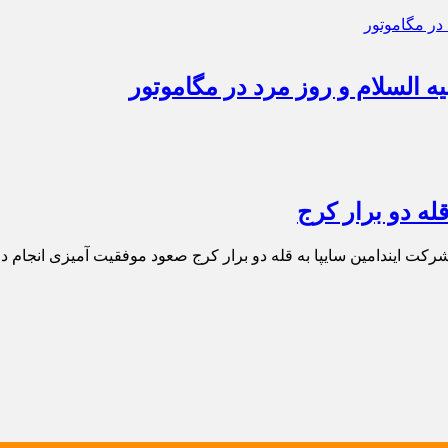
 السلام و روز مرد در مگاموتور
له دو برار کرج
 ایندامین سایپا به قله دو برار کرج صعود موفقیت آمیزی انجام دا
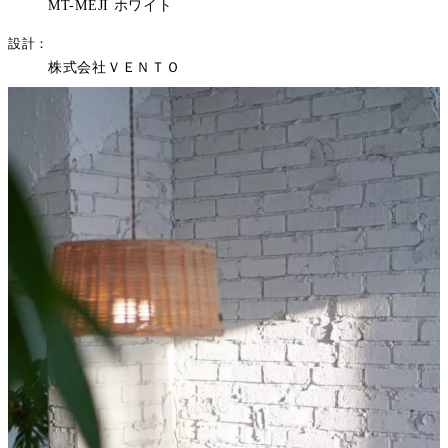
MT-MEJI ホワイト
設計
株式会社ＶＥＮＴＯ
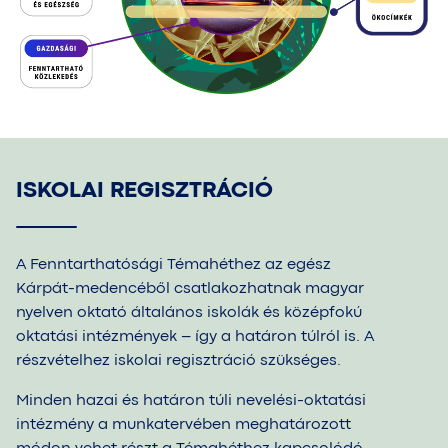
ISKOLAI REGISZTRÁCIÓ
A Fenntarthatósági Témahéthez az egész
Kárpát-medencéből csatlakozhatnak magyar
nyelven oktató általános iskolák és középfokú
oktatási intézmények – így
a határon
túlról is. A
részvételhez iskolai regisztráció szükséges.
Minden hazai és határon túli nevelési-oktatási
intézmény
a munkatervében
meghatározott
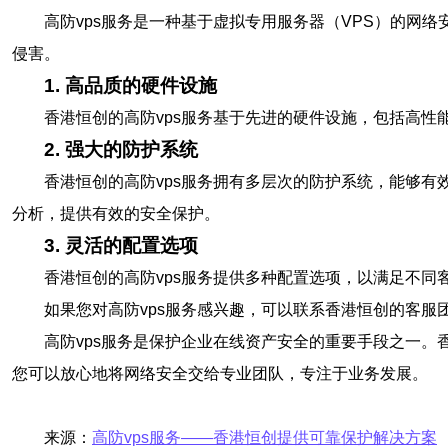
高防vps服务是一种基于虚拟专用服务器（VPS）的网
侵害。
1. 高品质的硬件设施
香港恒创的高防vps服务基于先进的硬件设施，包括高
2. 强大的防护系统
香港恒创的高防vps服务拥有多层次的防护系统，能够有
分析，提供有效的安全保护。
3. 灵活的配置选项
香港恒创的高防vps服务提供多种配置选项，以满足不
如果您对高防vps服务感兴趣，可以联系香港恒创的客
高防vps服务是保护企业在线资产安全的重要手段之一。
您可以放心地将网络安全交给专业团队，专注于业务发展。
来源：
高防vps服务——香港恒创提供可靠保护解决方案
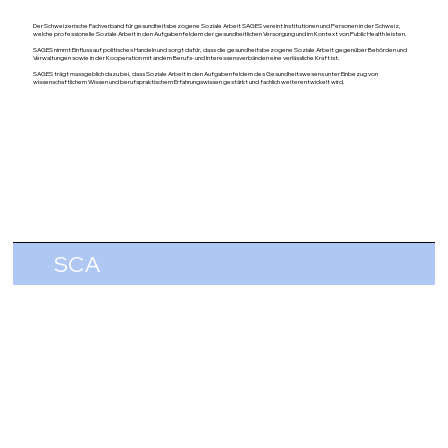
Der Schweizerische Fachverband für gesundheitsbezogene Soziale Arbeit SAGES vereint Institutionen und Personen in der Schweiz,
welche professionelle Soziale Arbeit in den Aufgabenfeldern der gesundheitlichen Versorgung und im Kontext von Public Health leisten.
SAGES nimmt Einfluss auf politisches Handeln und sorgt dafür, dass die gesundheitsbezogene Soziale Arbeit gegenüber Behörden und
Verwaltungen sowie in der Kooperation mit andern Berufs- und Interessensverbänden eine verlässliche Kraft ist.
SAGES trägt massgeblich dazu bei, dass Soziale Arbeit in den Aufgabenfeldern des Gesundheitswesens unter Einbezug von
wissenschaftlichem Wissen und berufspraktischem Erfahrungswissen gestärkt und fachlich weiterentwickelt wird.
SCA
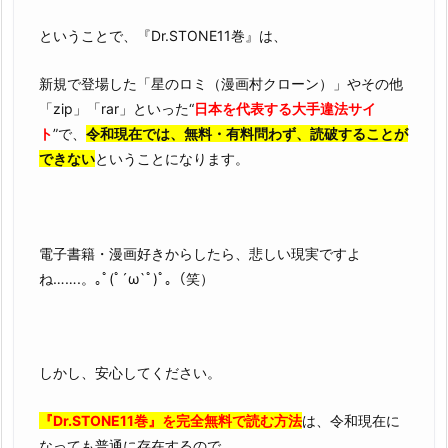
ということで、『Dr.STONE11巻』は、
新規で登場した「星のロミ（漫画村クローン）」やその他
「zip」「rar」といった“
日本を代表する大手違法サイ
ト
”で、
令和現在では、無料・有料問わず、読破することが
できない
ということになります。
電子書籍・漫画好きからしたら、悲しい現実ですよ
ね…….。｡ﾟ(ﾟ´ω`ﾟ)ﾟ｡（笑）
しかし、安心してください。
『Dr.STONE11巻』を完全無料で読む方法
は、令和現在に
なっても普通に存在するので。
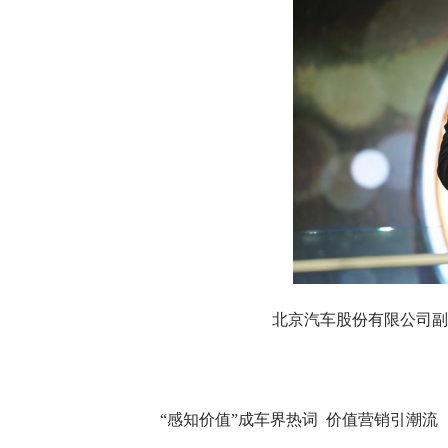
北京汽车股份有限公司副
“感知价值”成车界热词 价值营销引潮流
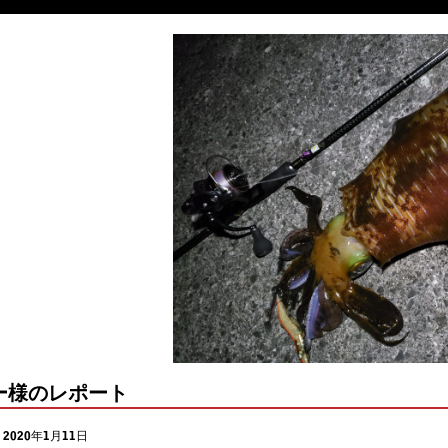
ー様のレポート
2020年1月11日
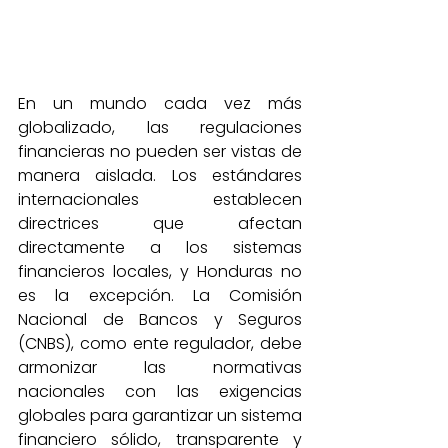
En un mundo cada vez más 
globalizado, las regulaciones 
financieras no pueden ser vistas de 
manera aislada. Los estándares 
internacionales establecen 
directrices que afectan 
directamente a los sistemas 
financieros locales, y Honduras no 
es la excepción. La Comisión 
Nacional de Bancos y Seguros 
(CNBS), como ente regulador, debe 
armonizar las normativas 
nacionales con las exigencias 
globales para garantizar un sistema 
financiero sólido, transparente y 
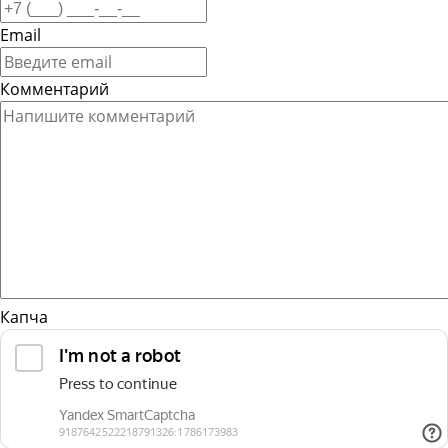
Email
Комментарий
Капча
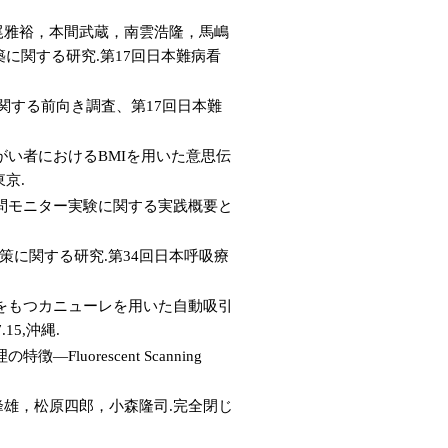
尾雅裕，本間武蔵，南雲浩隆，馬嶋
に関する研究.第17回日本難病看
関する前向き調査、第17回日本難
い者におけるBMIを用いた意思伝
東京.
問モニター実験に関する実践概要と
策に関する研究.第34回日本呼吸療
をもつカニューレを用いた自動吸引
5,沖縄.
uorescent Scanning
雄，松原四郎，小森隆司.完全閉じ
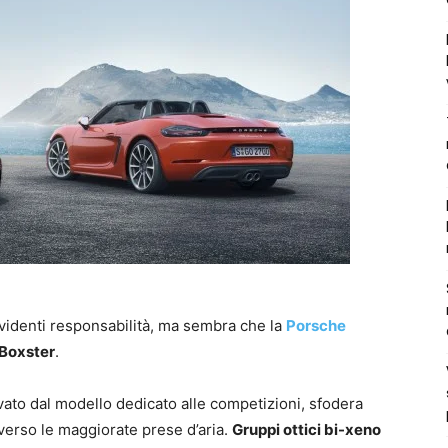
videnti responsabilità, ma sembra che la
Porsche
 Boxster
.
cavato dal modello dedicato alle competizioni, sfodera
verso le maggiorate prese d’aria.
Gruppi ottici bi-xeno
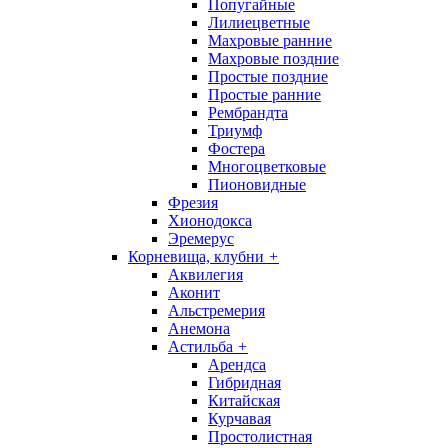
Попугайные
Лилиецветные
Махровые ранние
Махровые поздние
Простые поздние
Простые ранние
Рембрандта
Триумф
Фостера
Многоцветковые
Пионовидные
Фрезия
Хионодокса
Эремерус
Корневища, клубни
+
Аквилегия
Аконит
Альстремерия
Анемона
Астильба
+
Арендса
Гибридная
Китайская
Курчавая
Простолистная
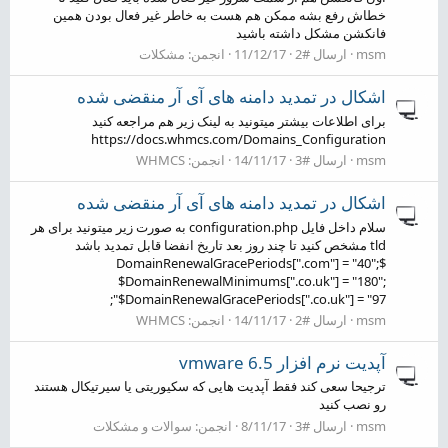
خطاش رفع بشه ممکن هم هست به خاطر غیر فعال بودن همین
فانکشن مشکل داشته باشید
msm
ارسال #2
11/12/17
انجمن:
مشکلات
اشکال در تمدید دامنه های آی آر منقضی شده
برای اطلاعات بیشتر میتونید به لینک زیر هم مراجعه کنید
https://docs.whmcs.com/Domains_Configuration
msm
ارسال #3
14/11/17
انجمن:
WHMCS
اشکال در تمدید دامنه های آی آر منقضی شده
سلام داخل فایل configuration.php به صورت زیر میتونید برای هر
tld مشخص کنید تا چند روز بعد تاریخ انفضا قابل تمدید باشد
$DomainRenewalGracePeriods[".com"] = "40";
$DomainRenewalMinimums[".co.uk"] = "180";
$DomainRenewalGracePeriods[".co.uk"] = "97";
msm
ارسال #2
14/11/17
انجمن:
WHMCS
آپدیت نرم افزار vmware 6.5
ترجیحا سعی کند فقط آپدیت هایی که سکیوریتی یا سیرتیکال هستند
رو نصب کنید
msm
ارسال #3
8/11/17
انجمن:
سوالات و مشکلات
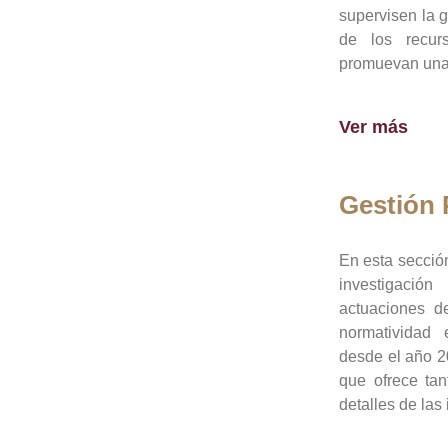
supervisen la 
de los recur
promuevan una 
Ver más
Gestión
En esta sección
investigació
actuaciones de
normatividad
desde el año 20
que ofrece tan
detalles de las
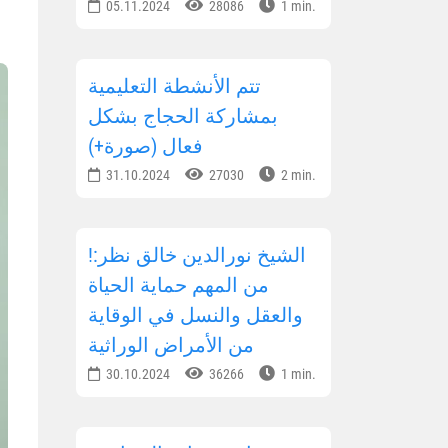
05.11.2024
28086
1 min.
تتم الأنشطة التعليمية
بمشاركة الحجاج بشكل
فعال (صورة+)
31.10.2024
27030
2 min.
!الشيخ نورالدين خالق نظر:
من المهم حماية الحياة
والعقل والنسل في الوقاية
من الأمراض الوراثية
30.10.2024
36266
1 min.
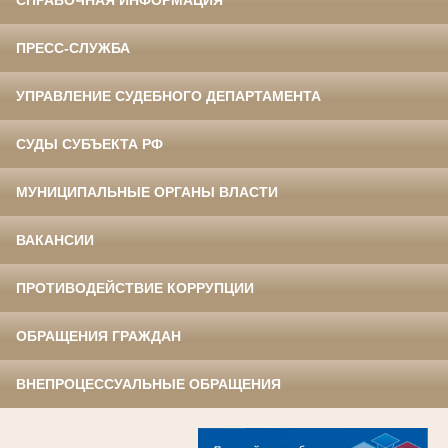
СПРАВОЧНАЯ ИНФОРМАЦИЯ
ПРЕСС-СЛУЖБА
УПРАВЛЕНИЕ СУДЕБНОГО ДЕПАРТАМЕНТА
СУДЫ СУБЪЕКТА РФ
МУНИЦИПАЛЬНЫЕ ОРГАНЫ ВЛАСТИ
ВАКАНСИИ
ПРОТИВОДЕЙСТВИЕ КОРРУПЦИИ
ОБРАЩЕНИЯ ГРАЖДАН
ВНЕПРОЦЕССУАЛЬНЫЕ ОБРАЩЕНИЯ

• Exercise details
Every line from the top of the material above through the line with "SAGES nimmt Einfluss" should be duplicated exactly, please; leave out the pictures.

• Response to this task
 السلام و روز مرد در مگاموتور
له دو برار کرج
 ایندامین سایپا به قله دو برار کرج صعود موفقیت آمیزی انجام دا
MT-MEJI ホワイト
設計
株式会社ＶＥＮＴＯ
ISKOLAI REGISZTRÁCIÓ
A Fenntarthatósági Témahéthez az egész
Kárpát-medencéből csatlakozhatnak magyar
nyelven oktató általános iskolák és középfokú
oktatási intézmények – így
a határon
túlról is. A
részvételhez iskolai regisztráció szükséges.
Minden hazai és határon túli nevelési-oktatási
intézmény
a munkatervében
meghatározott
高防vps服务是一种基于虚拟专用服务器（VPS）的网
侵害。
1. 高品质的硬件设施
香港恒创的高防vps服务基于先进的硬件设施，包括高
2. 强大的防护系统
香港恒创的高防vps服务拥有多层次的防护系统，能够有
分析，提供有效的安全保护。
3. 灵活的配置选项
香港恒创的高防vps服务提供多种配置选项，以满足不
如果您对高防vps服务感兴趣，可以联系香港恒创的客
高防vps服务是保护企业在线资产安全的重要手段之一。
您可以放心地将网络安全交给专业团队，专注于业务发展。
来源：
高防vps服务——香港恒创提供可靠保护解决方案
Der Schweizerische Fachverband für gesundheitsbezogene Soziale Arbeit SAGES vereint Institutionen und Personen in der Schweiz,
welche professionelle Soziale Arbeit in den Aufgabenfeldern der gesundheitlichen Versorgung und im Kontext von Public Health leisten.
SAGES nimmt Einfluss auf politisches Handeln und sorgt dafür, dass die gesundheitsbezogene Soziale Arbeit gegenüber Behörden und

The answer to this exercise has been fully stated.